= How to complete this task =
Among the entries below, please show each line that carries the word "туристов".

= Data records =
━━━━━━━━

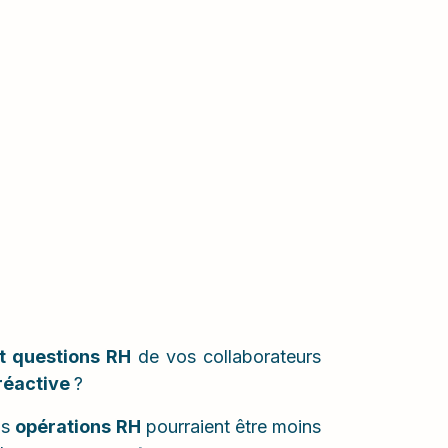
et questions RH
de vos collaborateurs
réactive
?
os
opérations RH
pourraient être moins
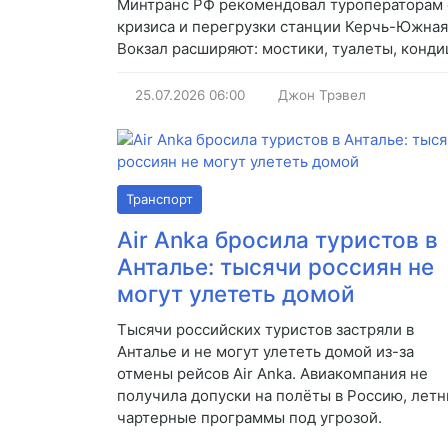
Минтранс РФ рекомендовал туроператорам 
кризиса и перегрузки станции Керчь-Южная (
Вокзал расширяют: мостики, туалеты, конд
25.07.2026
06:00
Джон Трэвел
Транспорт
Air Anka бросила туристов в
Анталье: тысячи россиян не
могут улететь домой
Тысячи российских туристов застряли в
Анталье и не могут улететь домой из-за
отмены рейсов Air Anka. Авиакомпания не
получила допуски на полёты в Россию, летн
чартерные программы под угрозой.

━━━━━━━━

= Response below =
Air Anka бросила туристов в
Тысячи российских туристов застряли в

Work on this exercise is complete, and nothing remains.